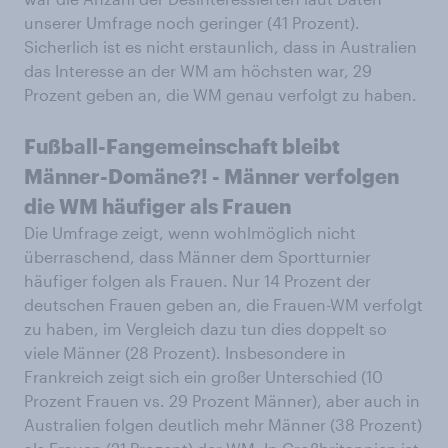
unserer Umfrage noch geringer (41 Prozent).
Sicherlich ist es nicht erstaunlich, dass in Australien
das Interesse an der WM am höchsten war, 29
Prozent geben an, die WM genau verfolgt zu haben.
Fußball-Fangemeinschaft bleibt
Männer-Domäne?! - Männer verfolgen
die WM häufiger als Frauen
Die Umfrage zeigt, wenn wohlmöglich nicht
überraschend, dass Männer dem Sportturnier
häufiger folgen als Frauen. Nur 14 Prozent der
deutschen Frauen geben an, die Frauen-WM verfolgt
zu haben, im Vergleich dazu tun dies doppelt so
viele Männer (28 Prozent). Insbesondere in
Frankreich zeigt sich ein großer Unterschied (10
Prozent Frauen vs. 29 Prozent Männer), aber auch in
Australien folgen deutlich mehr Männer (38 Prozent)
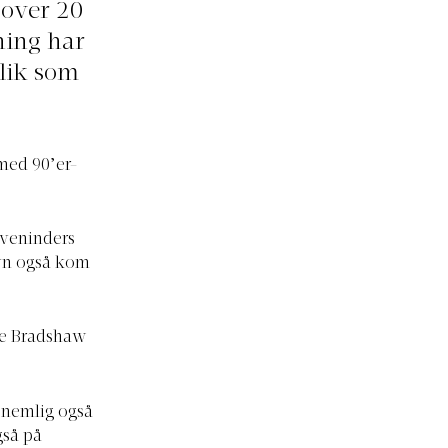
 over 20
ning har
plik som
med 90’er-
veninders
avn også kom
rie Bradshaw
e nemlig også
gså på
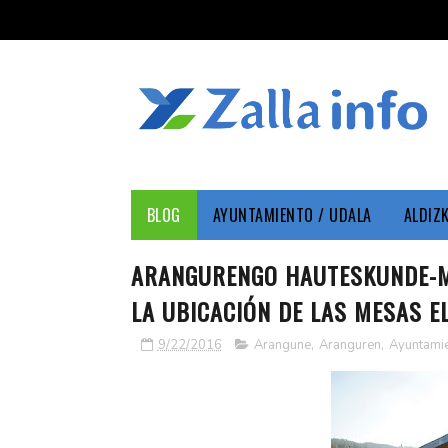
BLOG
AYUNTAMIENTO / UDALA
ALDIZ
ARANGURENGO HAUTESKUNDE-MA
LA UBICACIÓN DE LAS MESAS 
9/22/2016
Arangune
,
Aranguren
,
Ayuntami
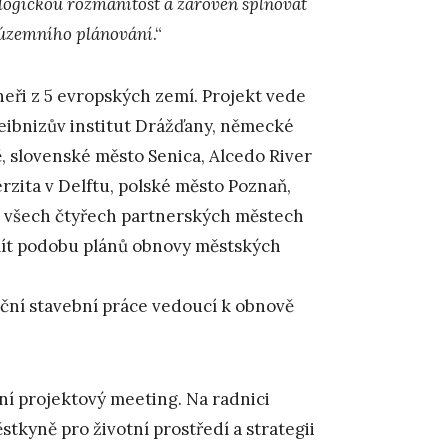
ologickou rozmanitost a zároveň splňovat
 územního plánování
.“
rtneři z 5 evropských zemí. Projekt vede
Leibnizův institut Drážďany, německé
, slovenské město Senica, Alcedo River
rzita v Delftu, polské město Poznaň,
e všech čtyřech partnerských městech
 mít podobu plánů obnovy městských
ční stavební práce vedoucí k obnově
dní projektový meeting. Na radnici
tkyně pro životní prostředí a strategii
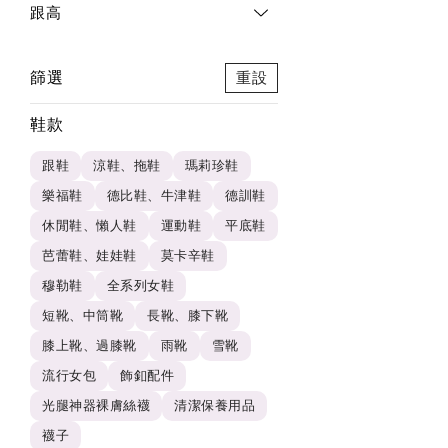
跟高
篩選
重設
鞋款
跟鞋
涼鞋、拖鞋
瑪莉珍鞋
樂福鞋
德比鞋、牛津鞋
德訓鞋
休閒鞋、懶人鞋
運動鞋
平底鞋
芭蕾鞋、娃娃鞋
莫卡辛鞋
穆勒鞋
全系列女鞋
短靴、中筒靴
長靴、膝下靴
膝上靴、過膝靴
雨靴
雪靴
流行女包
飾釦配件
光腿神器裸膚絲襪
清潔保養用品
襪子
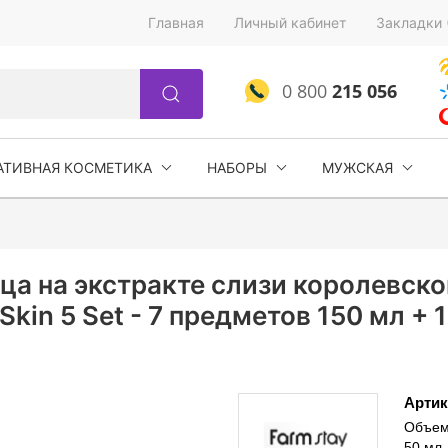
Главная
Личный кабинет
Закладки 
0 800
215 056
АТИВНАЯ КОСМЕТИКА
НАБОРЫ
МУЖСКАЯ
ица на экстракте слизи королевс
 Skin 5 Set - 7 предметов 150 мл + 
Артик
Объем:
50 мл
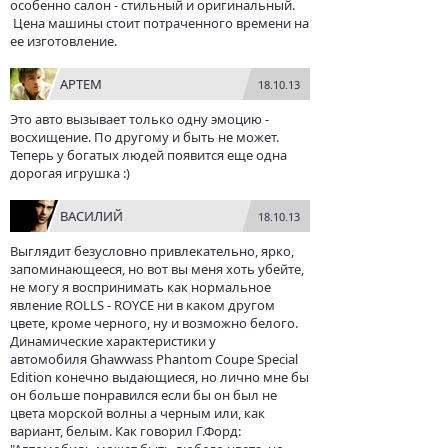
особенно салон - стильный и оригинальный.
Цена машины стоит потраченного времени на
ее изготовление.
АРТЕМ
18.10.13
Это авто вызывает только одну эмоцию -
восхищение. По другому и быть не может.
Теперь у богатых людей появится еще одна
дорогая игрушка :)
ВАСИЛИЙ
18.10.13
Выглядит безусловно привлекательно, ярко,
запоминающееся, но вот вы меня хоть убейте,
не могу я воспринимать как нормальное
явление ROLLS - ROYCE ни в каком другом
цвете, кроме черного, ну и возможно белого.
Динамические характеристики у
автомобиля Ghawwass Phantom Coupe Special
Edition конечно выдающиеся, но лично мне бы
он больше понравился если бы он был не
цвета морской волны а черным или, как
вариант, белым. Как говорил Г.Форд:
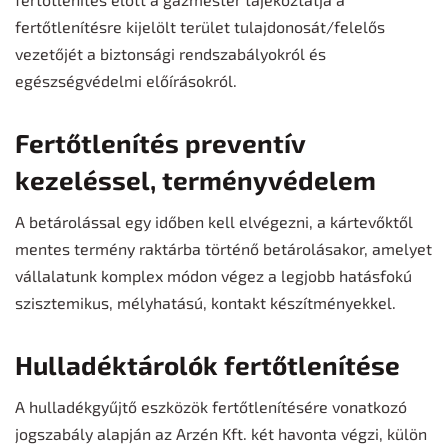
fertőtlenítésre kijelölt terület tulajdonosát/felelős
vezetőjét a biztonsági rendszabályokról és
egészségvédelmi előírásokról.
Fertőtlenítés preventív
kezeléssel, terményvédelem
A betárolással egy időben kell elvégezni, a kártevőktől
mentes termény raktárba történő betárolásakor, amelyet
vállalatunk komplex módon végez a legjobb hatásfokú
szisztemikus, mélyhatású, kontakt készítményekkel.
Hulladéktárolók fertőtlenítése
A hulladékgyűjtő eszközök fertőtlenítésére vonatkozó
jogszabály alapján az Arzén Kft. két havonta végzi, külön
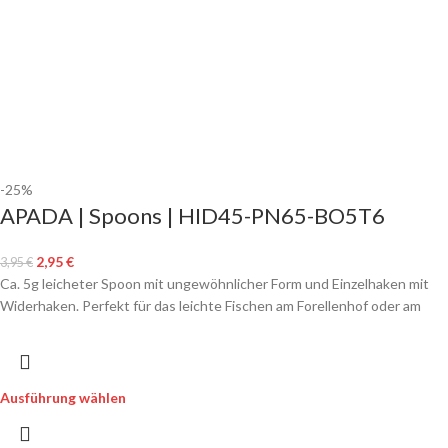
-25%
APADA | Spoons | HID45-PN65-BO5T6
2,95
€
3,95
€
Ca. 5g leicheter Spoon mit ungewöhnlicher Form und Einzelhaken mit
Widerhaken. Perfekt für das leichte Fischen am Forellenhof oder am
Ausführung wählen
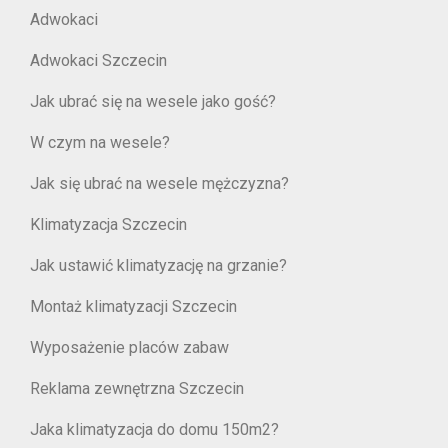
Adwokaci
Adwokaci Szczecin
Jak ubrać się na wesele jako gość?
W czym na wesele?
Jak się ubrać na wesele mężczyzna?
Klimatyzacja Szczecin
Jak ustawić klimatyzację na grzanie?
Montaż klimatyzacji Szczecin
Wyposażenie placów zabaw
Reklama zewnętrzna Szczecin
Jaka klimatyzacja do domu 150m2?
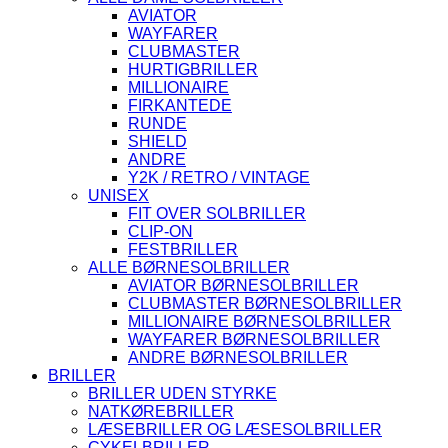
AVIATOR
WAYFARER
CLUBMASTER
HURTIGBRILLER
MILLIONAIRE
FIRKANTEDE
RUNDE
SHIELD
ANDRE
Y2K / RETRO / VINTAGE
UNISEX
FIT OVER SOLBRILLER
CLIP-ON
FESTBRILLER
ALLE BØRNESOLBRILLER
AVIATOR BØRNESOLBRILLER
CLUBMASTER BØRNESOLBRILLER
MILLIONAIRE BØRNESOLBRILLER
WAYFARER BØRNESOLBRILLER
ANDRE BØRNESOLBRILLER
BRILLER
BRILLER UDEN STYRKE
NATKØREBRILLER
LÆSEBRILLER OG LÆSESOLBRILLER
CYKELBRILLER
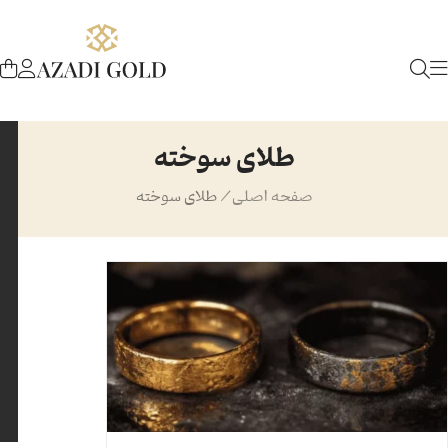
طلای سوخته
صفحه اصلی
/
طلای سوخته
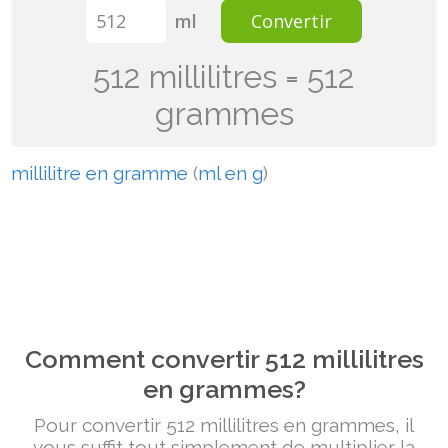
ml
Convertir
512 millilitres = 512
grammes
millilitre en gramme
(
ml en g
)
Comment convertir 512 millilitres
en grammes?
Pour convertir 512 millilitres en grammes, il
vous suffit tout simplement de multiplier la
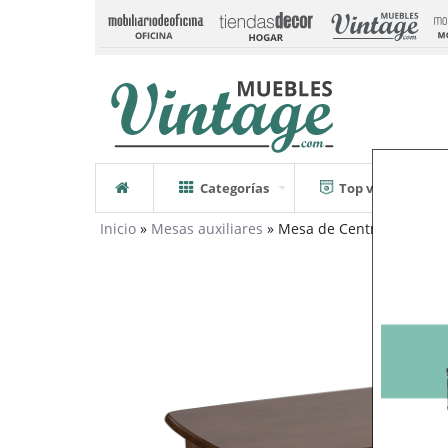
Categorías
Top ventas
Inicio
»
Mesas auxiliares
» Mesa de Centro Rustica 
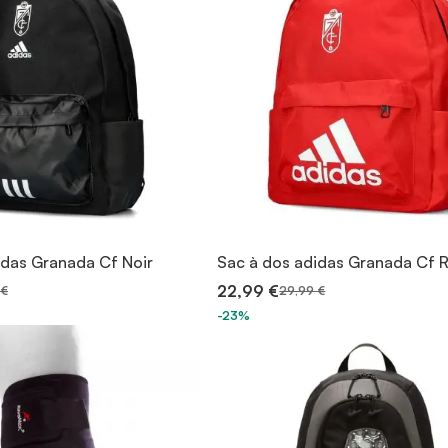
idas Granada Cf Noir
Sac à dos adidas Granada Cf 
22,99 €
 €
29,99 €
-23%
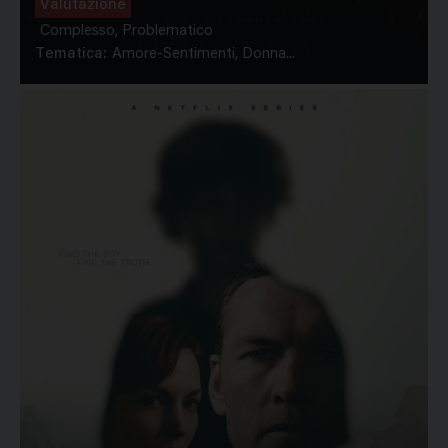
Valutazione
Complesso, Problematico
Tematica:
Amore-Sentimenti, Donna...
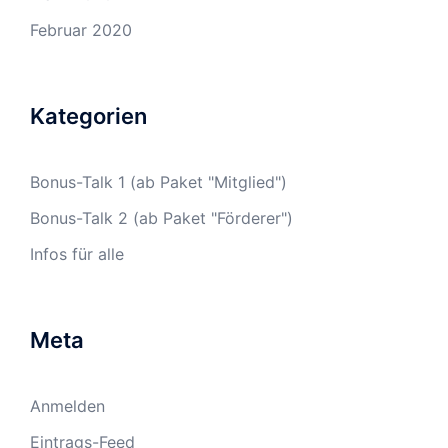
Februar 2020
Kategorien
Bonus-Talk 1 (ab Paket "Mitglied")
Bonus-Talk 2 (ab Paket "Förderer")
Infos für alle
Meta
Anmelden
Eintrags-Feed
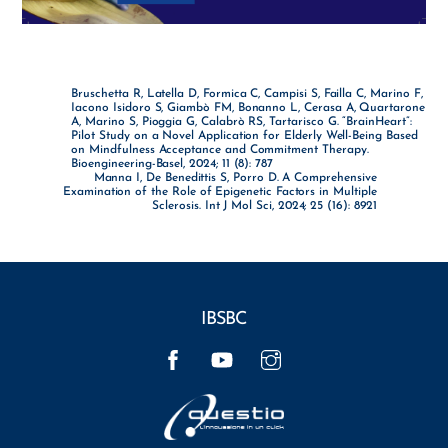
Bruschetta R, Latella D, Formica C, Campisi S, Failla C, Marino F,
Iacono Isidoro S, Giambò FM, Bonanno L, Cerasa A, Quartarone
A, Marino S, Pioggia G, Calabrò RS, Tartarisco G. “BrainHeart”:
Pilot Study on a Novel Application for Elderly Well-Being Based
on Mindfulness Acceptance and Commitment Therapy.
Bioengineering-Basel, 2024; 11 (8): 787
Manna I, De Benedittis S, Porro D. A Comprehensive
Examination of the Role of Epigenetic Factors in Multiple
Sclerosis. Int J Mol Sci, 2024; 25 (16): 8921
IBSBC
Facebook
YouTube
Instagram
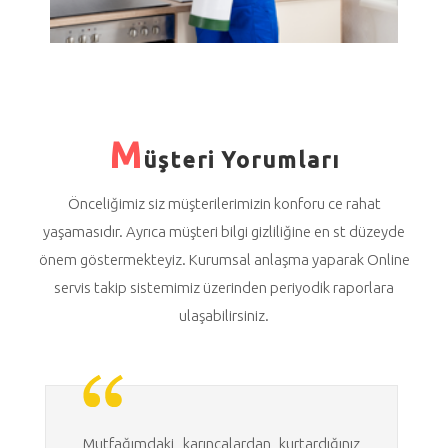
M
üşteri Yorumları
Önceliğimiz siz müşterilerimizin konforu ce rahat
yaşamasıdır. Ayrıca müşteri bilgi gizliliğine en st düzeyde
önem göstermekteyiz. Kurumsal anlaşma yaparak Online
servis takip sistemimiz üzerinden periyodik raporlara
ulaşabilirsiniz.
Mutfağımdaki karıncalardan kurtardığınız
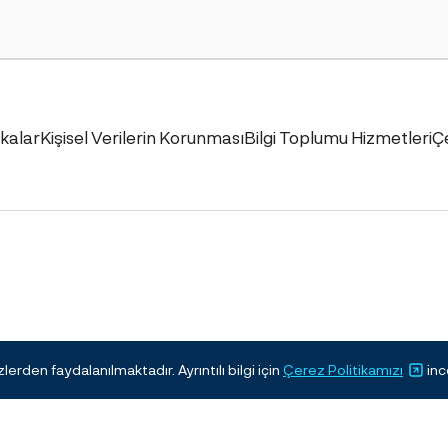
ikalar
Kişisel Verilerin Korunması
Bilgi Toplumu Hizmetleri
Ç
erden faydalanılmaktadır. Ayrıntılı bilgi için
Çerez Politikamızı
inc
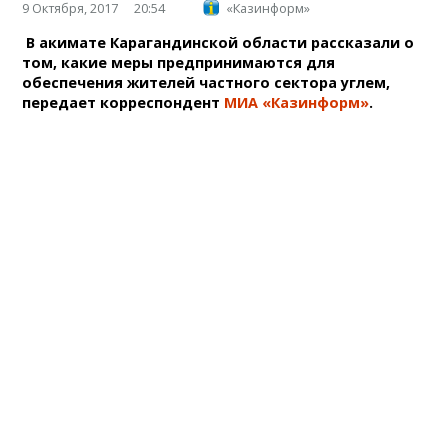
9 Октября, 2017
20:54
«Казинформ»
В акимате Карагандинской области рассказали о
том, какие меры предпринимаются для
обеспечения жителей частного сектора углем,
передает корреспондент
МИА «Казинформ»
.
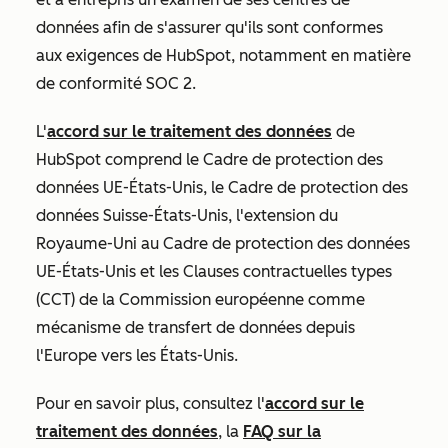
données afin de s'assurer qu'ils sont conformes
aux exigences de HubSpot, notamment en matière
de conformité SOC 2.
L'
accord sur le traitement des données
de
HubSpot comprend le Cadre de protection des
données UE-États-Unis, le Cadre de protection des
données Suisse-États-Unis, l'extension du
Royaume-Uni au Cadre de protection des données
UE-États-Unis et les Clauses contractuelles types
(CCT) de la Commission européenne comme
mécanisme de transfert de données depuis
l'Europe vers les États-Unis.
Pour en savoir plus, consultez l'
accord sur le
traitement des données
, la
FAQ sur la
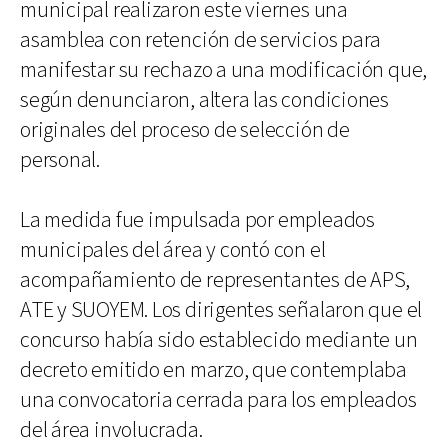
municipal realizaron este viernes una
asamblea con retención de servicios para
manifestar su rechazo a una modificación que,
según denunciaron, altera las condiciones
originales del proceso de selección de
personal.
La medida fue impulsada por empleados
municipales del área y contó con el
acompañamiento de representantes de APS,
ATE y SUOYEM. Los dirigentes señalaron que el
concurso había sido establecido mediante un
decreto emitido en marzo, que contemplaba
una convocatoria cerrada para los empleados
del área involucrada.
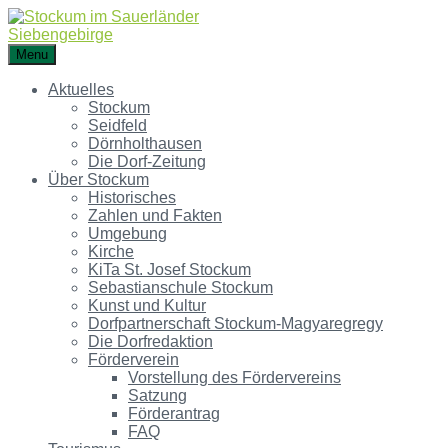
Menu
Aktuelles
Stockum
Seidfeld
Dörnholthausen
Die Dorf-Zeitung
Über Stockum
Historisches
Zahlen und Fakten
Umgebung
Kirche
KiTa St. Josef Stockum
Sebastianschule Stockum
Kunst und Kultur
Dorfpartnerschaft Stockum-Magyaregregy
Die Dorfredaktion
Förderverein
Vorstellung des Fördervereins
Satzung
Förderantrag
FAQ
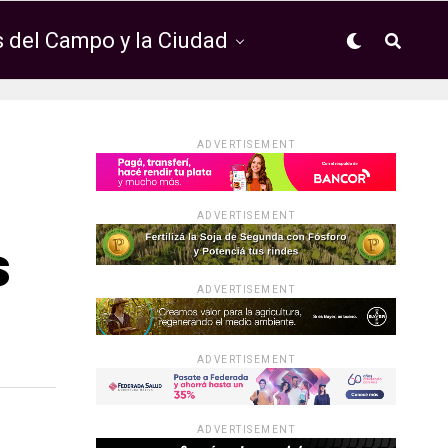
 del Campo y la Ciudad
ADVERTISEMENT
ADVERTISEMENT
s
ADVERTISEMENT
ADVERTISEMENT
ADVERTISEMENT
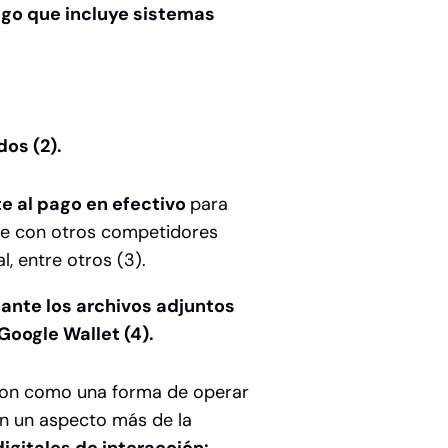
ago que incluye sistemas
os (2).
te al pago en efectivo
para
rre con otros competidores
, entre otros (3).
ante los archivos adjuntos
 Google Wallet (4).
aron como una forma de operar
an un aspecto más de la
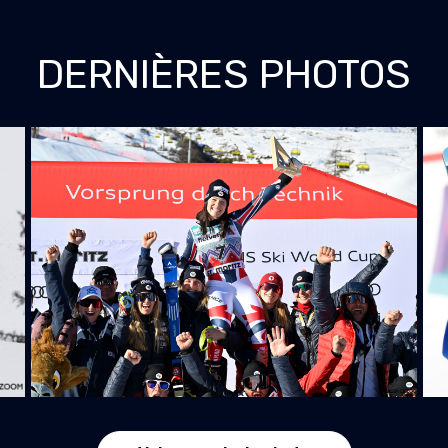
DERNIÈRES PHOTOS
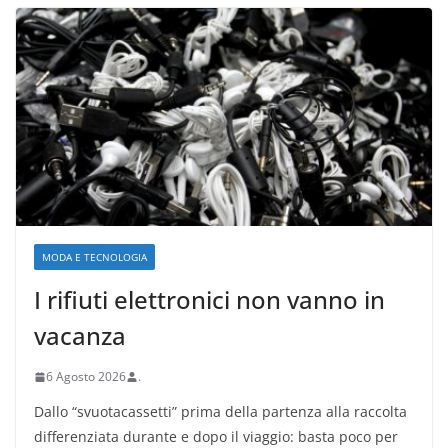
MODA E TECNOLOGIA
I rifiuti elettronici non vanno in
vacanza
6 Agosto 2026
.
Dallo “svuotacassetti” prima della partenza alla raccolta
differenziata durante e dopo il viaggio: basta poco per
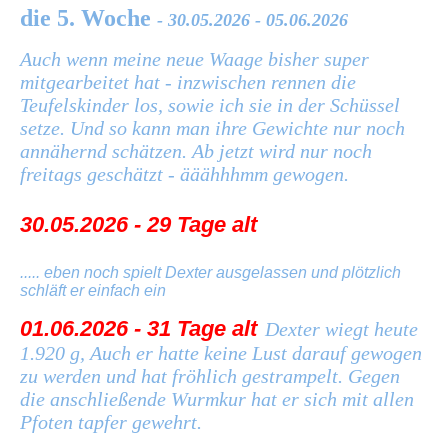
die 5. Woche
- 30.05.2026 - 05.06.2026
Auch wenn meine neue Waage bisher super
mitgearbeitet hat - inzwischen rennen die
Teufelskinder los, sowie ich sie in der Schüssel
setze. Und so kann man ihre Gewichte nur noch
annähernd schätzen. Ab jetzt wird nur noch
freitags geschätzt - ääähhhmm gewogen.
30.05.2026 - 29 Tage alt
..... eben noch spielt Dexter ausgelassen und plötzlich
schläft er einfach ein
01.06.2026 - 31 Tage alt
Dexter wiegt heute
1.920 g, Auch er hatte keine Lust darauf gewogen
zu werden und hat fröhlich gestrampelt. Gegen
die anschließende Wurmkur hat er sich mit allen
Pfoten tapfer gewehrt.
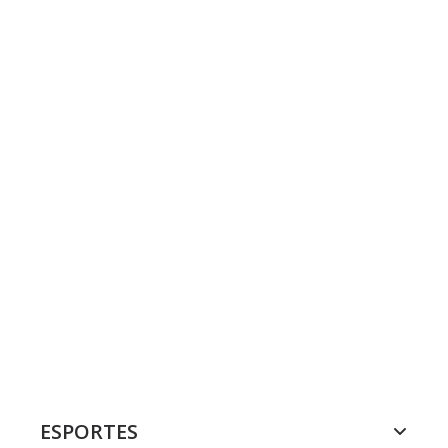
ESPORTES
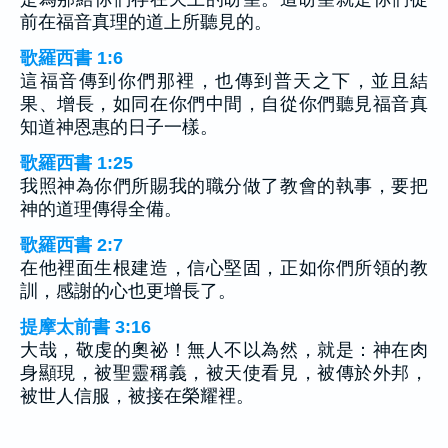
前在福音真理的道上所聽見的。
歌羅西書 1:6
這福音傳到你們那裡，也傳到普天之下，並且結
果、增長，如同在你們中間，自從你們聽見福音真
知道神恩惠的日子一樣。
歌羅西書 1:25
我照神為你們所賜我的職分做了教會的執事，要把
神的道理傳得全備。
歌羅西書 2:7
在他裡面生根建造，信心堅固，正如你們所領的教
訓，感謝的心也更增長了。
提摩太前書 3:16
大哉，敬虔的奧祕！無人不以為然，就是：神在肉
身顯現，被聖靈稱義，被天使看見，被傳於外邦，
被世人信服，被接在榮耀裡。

################

## Directions for this task
Where the line holding "aux exigences de" appears in the listing above, start reproducing exactly, and end with the line holding "Royaume-Uni au Cadre".

## Exercise response
aux exigences de HubSpot, notamment en matière
de conformité SOC 2.
L'
accord sur le traitement des données
de
HubSpot comprend le Cadre de protection des
données UE-États-Unis, le Cadre de protection des
données Suisse-États-Unis, l'extension du
Royaume-Uni au Cadre de protection des données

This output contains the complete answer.